Can one imagine the budget fight to provide a nurse on every Amtrak train?

Trains, July 1956 page 10. How doe the times listed below compare to now?

Passenger progress
The parade of new railroad passenger
equipment and services into the summer
of 1955 was like old times:
'With the addition of its first domes
to the Empire Builder (eventually each
of the five streamliners will carry one
full-length and three coach domes) Great
Northern sliced its running time to the
coast. Unless the competition followed
suit, the comparison would be this: Chi
cago-Seattle 44 hours for the Empire;
44H hours for Milwaukee Road's Olym
pian Hiawatha: and 46r hours for North
ern Pacific's North Coast Limited.
 
How doe the times listed below compare to now?
According to Amtrak schedules— 46hrs, 24min. Better than I thought. But I’ll still take the Olympian Hiawatha. However, since the tracks were gone long ago, according to Google you can walk it in 31 days!

I was surprised at the 11:29am arrival. When we rode it, arrival was 10:20am, exactly on time. But that was a few years ago and don’t remember departure time.
 
According to Amtrak schedules— 46hrs, 24min. Better than I thought. But I’ll still take the Olympian Hiawatha. However, since the tracks were gone long ago, according to Google you can walk it in 31 days!

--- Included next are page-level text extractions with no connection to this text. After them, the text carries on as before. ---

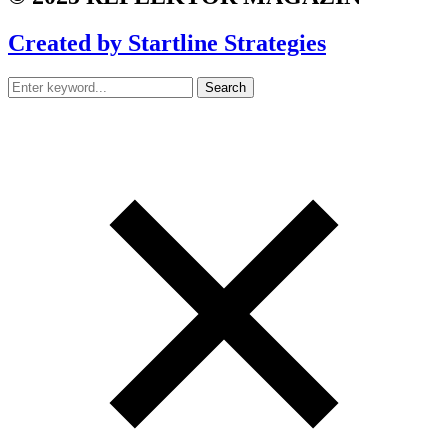
Created by Startline Strategies
Search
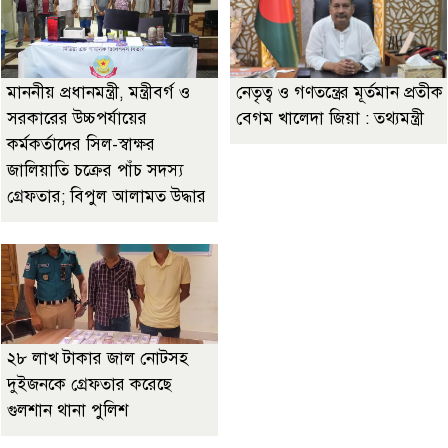
মাননীয় প্রধানমন্ত্রী, মন্ত্রীবর্গ ও
নেতৃত্ব ও গণতন্ত্রের মূর্তমান প্রতীক
সরকারের উচ্চপর্যায়ের
বেগম খালেদা জিয়া : তথ্যমন্ত্রী
কর্মকর্তাদের সিল-স্বাক্ষর
জালিয়াতি চক্রের পাঁচ সদস্য
গ্রেফতার; বিপুল আলামত উদ্ধার
২৮ লাখ টাকার জাল নোটসহ
দুইজনকে গ্রেফতার করেছে
গুলশান থানা পুলিশ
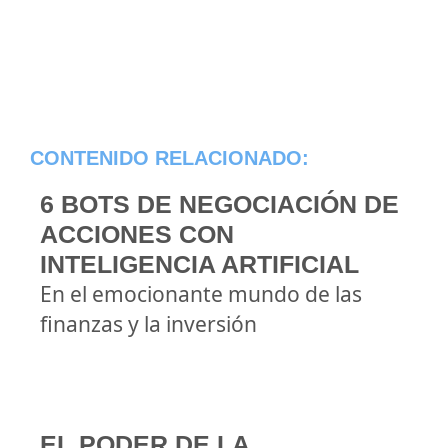
CONTENIDO RELACIONADO:
6 BOTS DE NEGOCIACIÓN DE
ACCIONES CON
INTELIGENCIA ARTIFICIAL
En el emocionante mundo de las
finanzas y la inversión
EL PODER DE LA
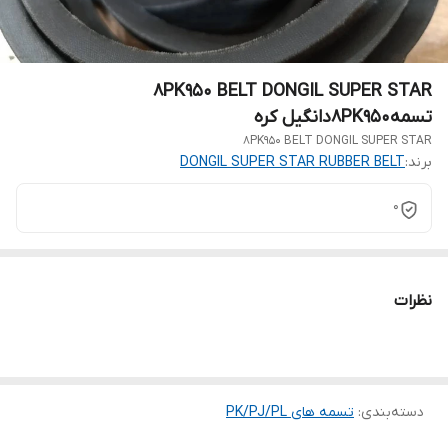
8PK950 BELT DONGIL SUPER STAR
تسمه8PK950دانگیل کره
8PK950 BELT DONGIL SUPER STAR
برند:
DONGIL SUPER STAR RUBBER BELT
0
نظرات
دسته‌بندی
:
تسمه های PK/PJ/PL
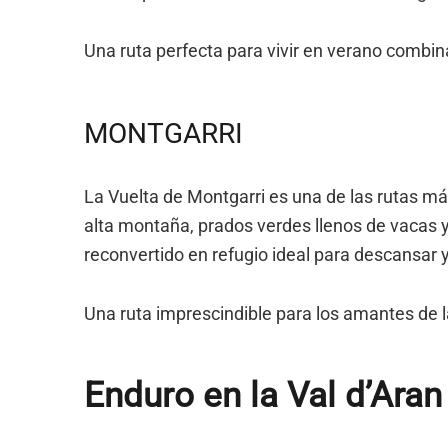
Una ruta perfecta para vivir en verano combin
MONTGARRI
La Vuelta de Montgarri es una de las rutas má
alta montaña, prados verdes llenos de vacas y 
reconvertido en refugio ideal para descansar 
Una ruta imprescindible para los amantes de la
Enduro en la Val d’Aran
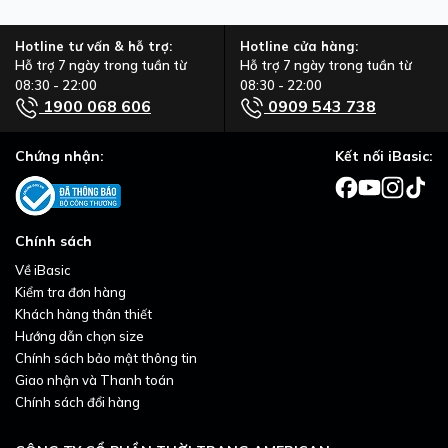
Hotline tư vấn & hỗ trợ:
Hotline cửa hàng:
Hỗ trợ 7 ngày trong tuần từ
Hỗ trợ 7 ngày trong tuần từ
08:30 - 22:00
08:30 - 22:00
1900 068 606
0909 543 738
Chứng nhận:
Kết nối iBasic:
Chính sách
Về iBasic
Kiểm tra đơn hàng
Khách hàng thân thiết
Hướng dẫn chọn size
Chính sách bảo mật thông tin
Giao nhận và Thanh toán
Chính sách đổi hàng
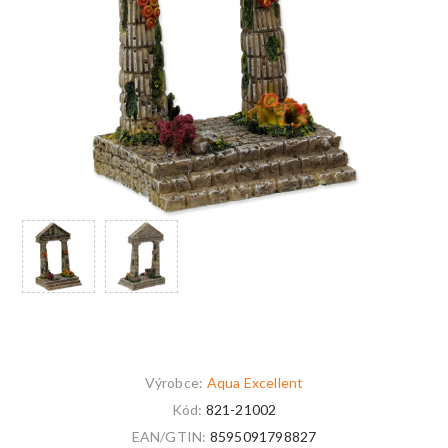
Výrobce:
Aqua Excellent
Kód:
821-21002
EAN/GTIN:
8595091798827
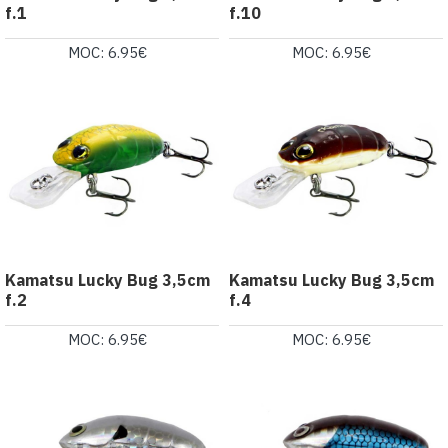
f.1
f.10
MOC: 6.95€
MOC: 6.95€
Kamatsu Lucky Bug 3,5cm
Kamatsu Lucky Bug 3,5cm
f.2
f.4
MOC: 6.95€
MOC: 6.95€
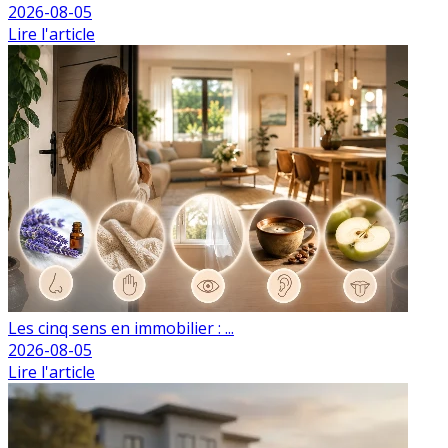
2026-08-05
Lire l'article
Les cinq sens en immobilier : ...
2026-08-05
Lire l'article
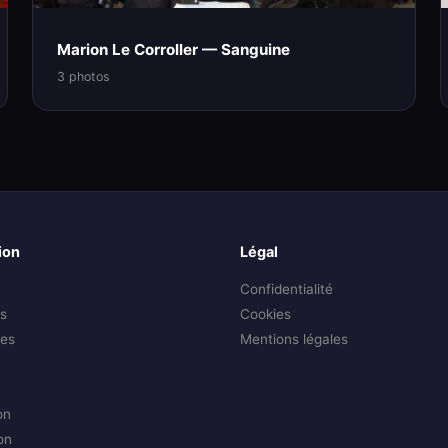
Marion Le Corroller — Sanguine
3 photos
ion
Légal
Confidentialité
s
Cookies
es
Mentions légales
on
on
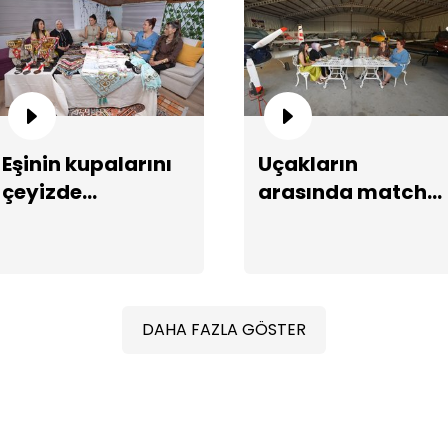
Eşinin kupalarını
Uçakların
Be
çeyizde
arasında matcha
sergiliyor!
latte ikramı!
DAHA FAZLA GÖSTER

I was surprised at the 11:29am arrival. When we rode it, arrival was 10:20am, exactly on time. But that was a few years ago and don’t remember departure time.
I want to compare the cost of riding that in coach and a roomette versus the cost of walking with a tent to pitch but having to either shop for food or eat in restaurants. 93 meals would be some amount of money and I would need some warm food at times so need to deal with propane and grill and supplies to clean up as part of the cost. It could be a low carbon footprint, literally.